(RECORDS SHOWN begins)
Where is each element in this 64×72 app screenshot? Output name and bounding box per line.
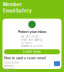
staticText: Member <box>3 2 22 7</box>
staticText: We will never email you asking for your … <box>20 35 44 48</box>
button[interactable]: Learn more <box>4 49 60 54</box>
staticText: Email Safety <box>3 8 32 14</box>
staticText: Check the sender address and look for sp… <box>4 61 19 72</box>
staticText: How to spot a scam email <box>4 56 46 60</box>
staticText: Protect your inbox <box>18 30 46 34</box>
staticText: Learn more <box>23 50 41 54</box>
(RECORDS SHOWN ends)
TASK TO COMPLETE: From the first line to the last, write out the data exactly, omitting any pictures.

FINISHED TASK:
Where is each element in this 64×72 app screenshot? Output name and bounding box per line.
staticText: Member <box>3 2 22 7</box>
staticText: We will never email you asking for your … <box>20 35 44 48</box>
button[interactable]: Learn more <box>4 49 60 54</box>
staticText: Email Safety <box>3 8 32 14</box>
staticText: Check the sender address and look for sp… <box>4 61 19 72</box>
staticText: How to spot a scam email <box>4 56 46 60</box>
staticText: Protect your inbox <box>18 30 46 34</box>
staticText: Learn more <box>23 50 41 54</box>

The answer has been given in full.